Given that the AFS share is mounted on each server you only have to do one local installation.
Example
- To illustrate the parallelization facilities provided by these servers, we will discuss a simple
xample of little or no practical use
- We will generate B replicates from the sampling distribution of the MAD (Median Absolute Difference) of '
based on pseudo random samples of size n
- We will use the facilties provided by the R packages snow and Rmpi
- The following function generates B replicates of the MAD based on pseudo random samples of size n (default 100000) from
a standard normal law
> foo=function(B,n=100000){replicate(B,mad(rnorm(n)))}
> B=16000
Example (single thread)
Let us try this function on a single thread:
> B=16000
> unix.time(foo(B))
user system elapsed
806.520 8.029 814.696
Example (two nodes)
We will create an MPI cluster with two nodes.
In R, the snow package provides the necessary interface.
The makeCluster() command creates the cluster (note that it loads the Rmpi package),
while the stopCluster() command terminates the cluster.
Note that given that job
is to be slit up between two nodes, each node will produce
B/2 (=8000) replicates.
> library(snow)
> k=2
> cl=makeCluster(k)
Loading required package: Rmpi
2 slaves are spawned successfully. 0 failed.
> unix.time(clusterCall(cl,foo,B=B/k))
user system elapsed
0.007 0.001 424.004
> stopCluster(cl)
Example (four nodes)
Next, try it using four nodes:
> k=4
> cl=makeCluster(k)
4 slaves are spawned successfully. 0 failed.
> unix.time(clusterCall(cl,foo,B=B/k))
user system elapsed
0.012 0.001 217.528
Example (eight nodes)
Next, try it using eight nodes:
> k=8
> cl=makeCluster(k)
8 slaves are spawned successfully. 0 failed.
> unix.time(clusterCall(cl,foo,B=B/k))
user system elapsed
0.019 0.002 129.770
> stopCluster(cl)
Example (sixteen nodes)
Finally, let us try using all 16 cores on bb16a:
> k=16
> cl=makeCluster(k)
16 slaves are spawned successfully. 0 failed.

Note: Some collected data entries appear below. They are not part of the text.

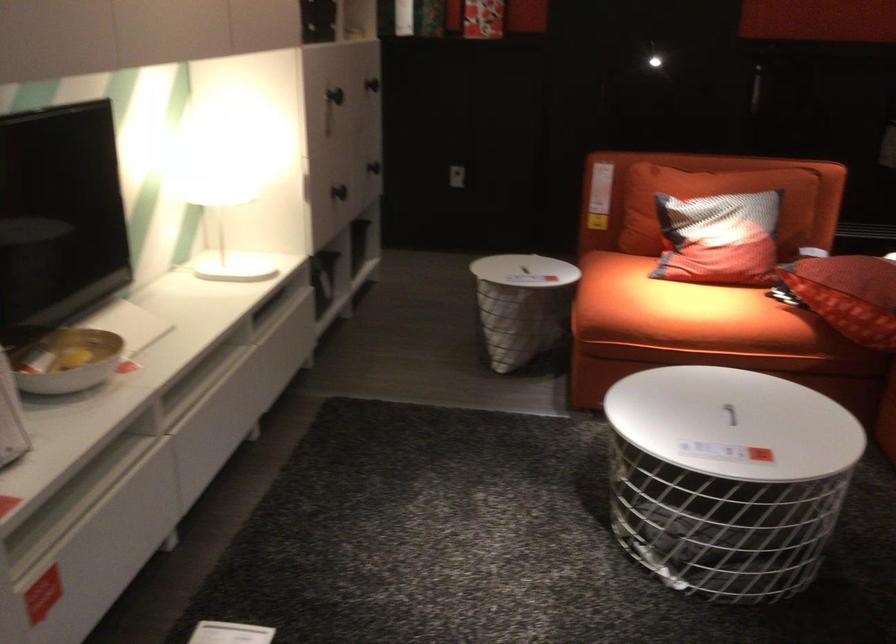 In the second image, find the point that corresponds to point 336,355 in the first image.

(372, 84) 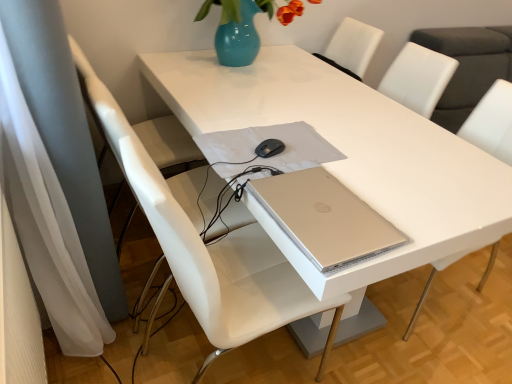 Locate an element on the screen. This screenshot has width=512, height=384. vacant location below white leather chair at center, the first chair viewed from the left (from a real-world perspective) is located at coordinates (160, 293). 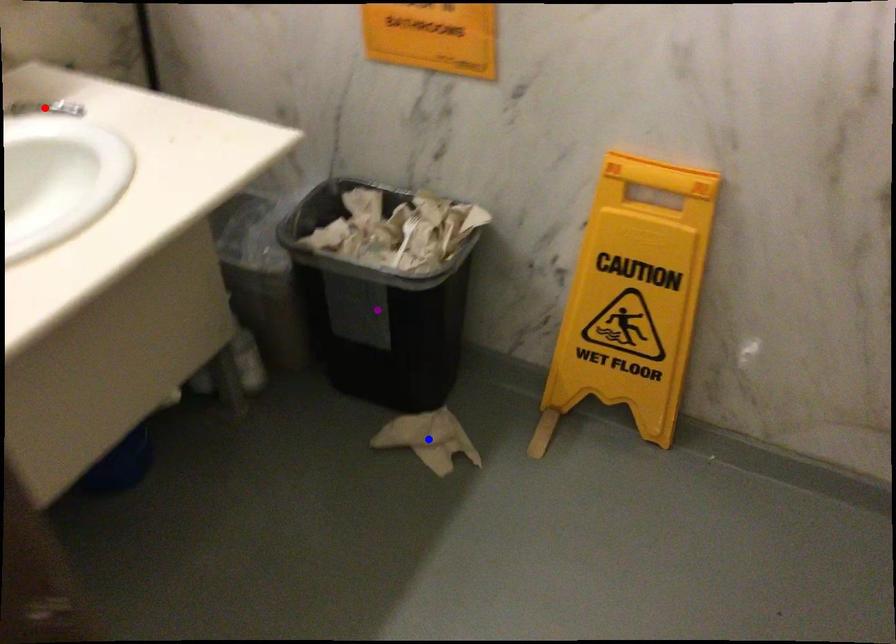 Order these from nearest to farthest:
blue point
red point
purple point

1. red point
2. purple point
3. blue point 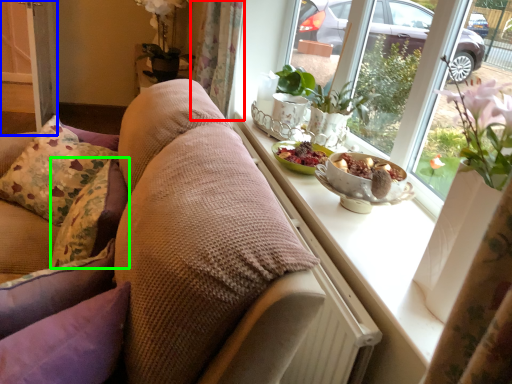 Question: Considering the real-world distances, which object is closest to curtain (highlighted by a red box)? screen door (highlighted by a blue box) or pillow (highlighted by a green box).

Choices:
 (A) screen door
 (B) pillow

Answer: (B) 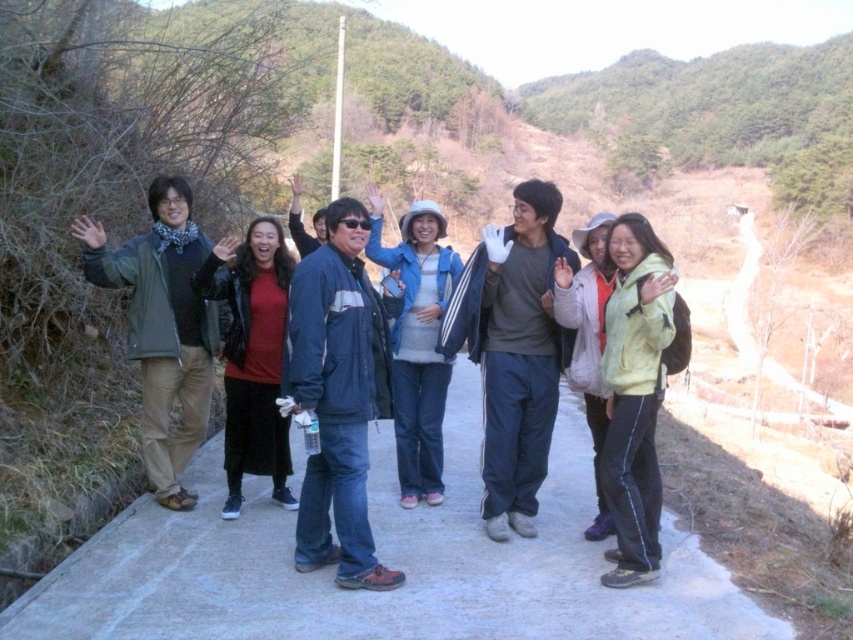 Does matte green jacket at left appear under denim jacket at center?

Actually, matte green jacket at left is above denim jacket at center.

Who is taller, matte green jacket at left or denim jacket at center?

matte green jacket at left is taller.

Is point (183, 328) positioned after point (418, 346)?

No, (183, 328) is closer to viewer.

Image resolution: width=853 pixels, height=640 pixels. I want to click on matte green jacket at left, so click(163, 326).

Can you confirm if matte green jacket at left is positioned above matte black jacket at center?

Yes.

Can you confirm if matte green jacket at left is smaller than matte black jacket at center?

No, matte green jacket at left is not smaller than matte black jacket at center.

Between point (102, 232) and point (233, 516), which one is positioned in front?

Point (102, 232)

I want to click on matte green jacket at left, so click(163, 326).

Who is more forward, (325, 419) or (258, 253)?

Point (325, 419)

Can you confirm if blue denim jacket at center is thinner than matte black jacket at center?

Indeed, blue denim jacket at center has a lesser width compared to matte black jacket at center.

Which is behind, point (349, 476) or point (270, 310)?

The point (270, 310) is more distant.

This screenshot has width=853, height=640. Identify the location of blue denim jacket at center. (338, 396). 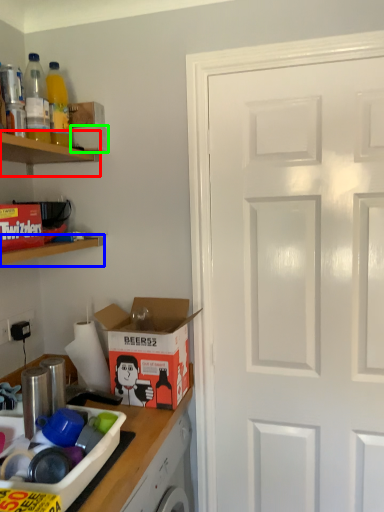 Question: Which object is the farthest from shelf (highlighted by a red box)? Choose among these: shelf (highlighted by a blue box) or box (highlighted by a green box).

Choices:
 (A) shelf
 (B) box

Answer: (A) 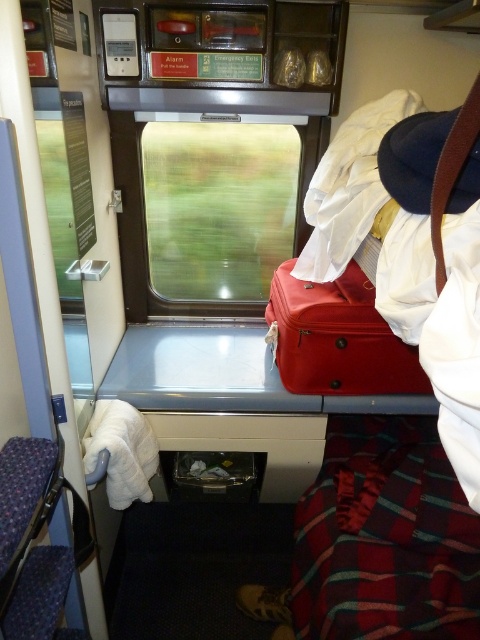 You are a passenger in the train compartment and need to access both the transparent glass window at center and the matte red suitcase at center. Which object would you reach first if you are sitting on the seat directly in front of them?

You would reach the transparent glass window at center first because it is positioned to the left of the matte red suitcase at center, making it closer to your left side if you are facing them.

Consider the image. You are a passenger sitting in the train compartment and want to reach the matte red suitcase at center. However, there is a transparent glass window at center in your way. Can you easily access the suitcase without moving around the window?

The transparent glass window at center is further to the viewer than matte red suitcase at center, meaning the suitcase is closer to you. Therefore, you can easily access the matte red suitcase at center without needing to move around the window. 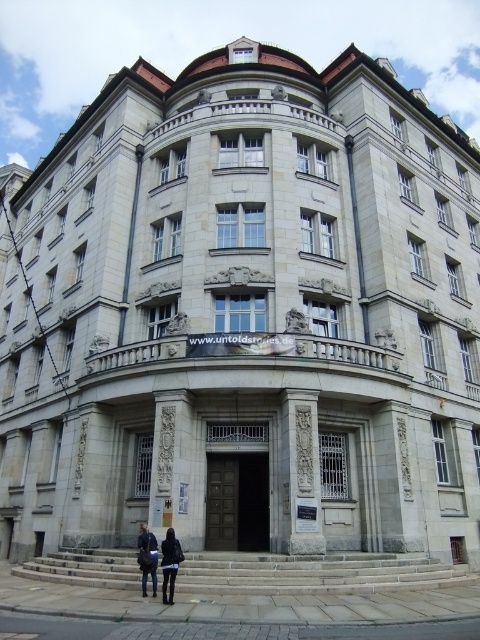 You are standing in front of the building and want to enter. Where is the dark wood door at center located?

The dark wood door at center is located at point (237, 500).

You are a delivery person standing in front of the building and see the dark gray fabric coat at lower center and the dark blue jeans at lower center. Which item is wider?

The dark gray fabric coat at lower center is wider than the dark blue jeans at lower center.

You are a delivery person standing outside the building and see the dark wood door at center and the dark blue leather jacket at lower center. Which object is closer to you?

The dark blue leather jacket at lower center is behind the dark wood door at center, so the dark wood door at center is closer to you. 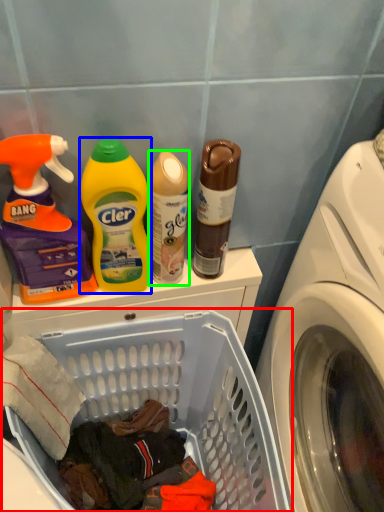 Question: Estimate the real-world distances between objects in this image. Which object is closer to laundry basket (highlighted by a red box), cleaning product (highlighted by a blue box) or cleaning product (highlighted by a green box)?

Choices:
 (A) cleaning product
 (B) cleaning product

Answer: (A) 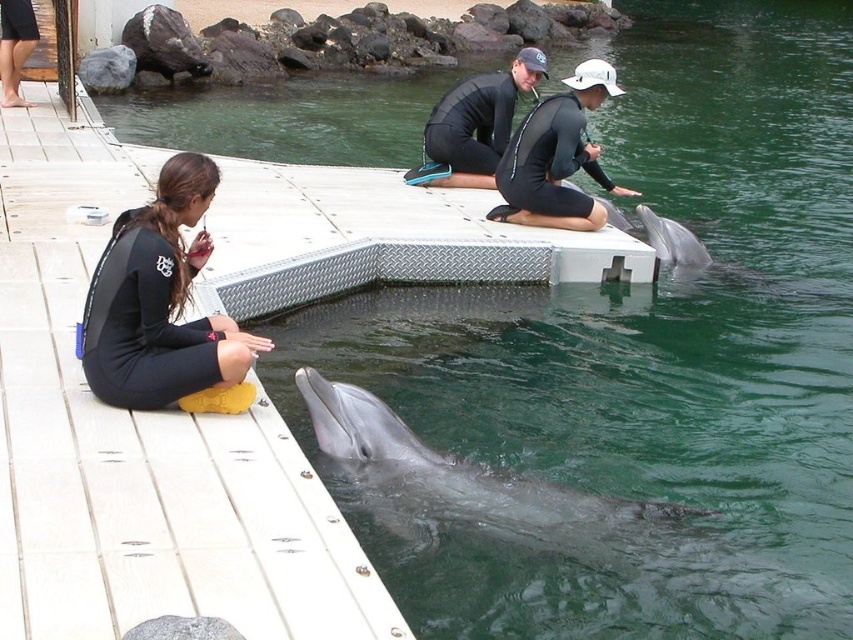 Question: Is gray smooth dolphin at lower center smaller than black matte wetsuit at center?

Choices:
 (A) no
 (B) yes

Answer: (A)

Question: Which of the following is the closest to the observer?

Choices:
 (A) matte black wetsuit at center
 (B) black matte wetsuit at center

Answer: (A)

Question: In this image, where is gray smooth dolphin at lower center located relative to black matte wetsuit at center?

Choices:
 (A) left
 (B) right

Answer: (A)

Question: Which object is the closest to the gray smooth dolphin at lower center?

Choices:
 (A) gray smooth dolphin at right
 (B) matte black wetsuit at center
 (C) black matte wetsuit at center

Answer: (B)

Question: Is black neoprene wetsuit at left positioned in front of gray smooth dolphin at lower center?

Choices:
 (A) no
 (B) yes

Answer: (B)

Question: Which object is the closest to the matte black wetsuit at center?

Choices:
 (A) black neoprene wetsuit at left
 (B) black matte wetsuit at center
 (C) gray smooth dolphin at right
 (D) gray smooth dolphin at lower center

Answer: (B) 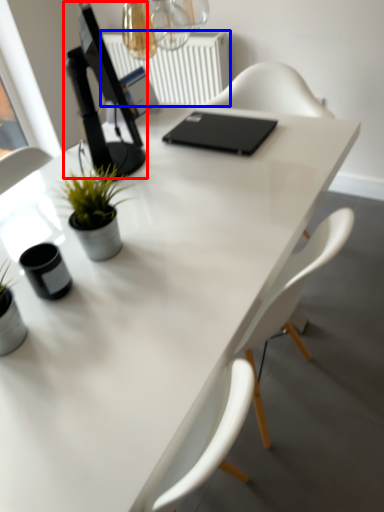 Question: Which object is closer to the camera taking this photo, computer monitor (highlighted by a red box) or radiator (highlighted by a blue box)?

Choices:
 (A) computer monitor
 (B) radiator

Answer: (A) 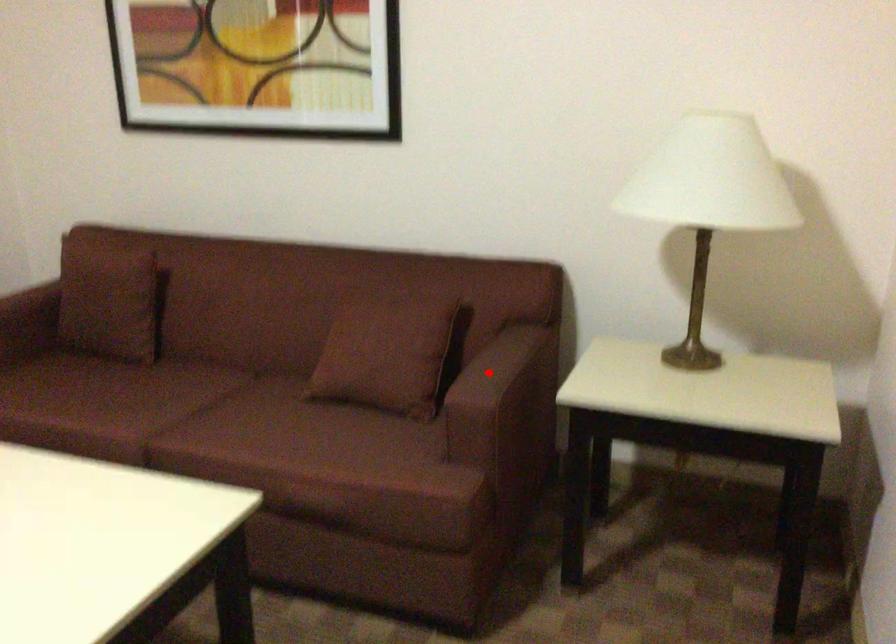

> unix.time(clusterCall(cl,foo,B=B/k))
user system elapsed
0.043 0.001 90.829
> stopCluster(cl)
Example (summary)
nodes minutes cmp
1 1 13.5 13.5
2 2 7.1 6.8
3 4 3.6 3.4
4 8 2.2 1.7
5 16 1.5 0.8
Concluding remarks
- The actual speedup depends on many factors (MPI overhead, system resource availability, etc)
- Most importantly, it will depend on the fraction of the job that is serialized (refer to Amdahl's law)
- the kind of parallelization considered in the example work best for so called Embarrassingly_parallel problems
(e.g., permutation resampling)
- You can use the lamhalt command (from the shell) to kill all lam jobs
- The Intel compilers provide OpenMP parallelization support (gcc 4.2 is provides this as well).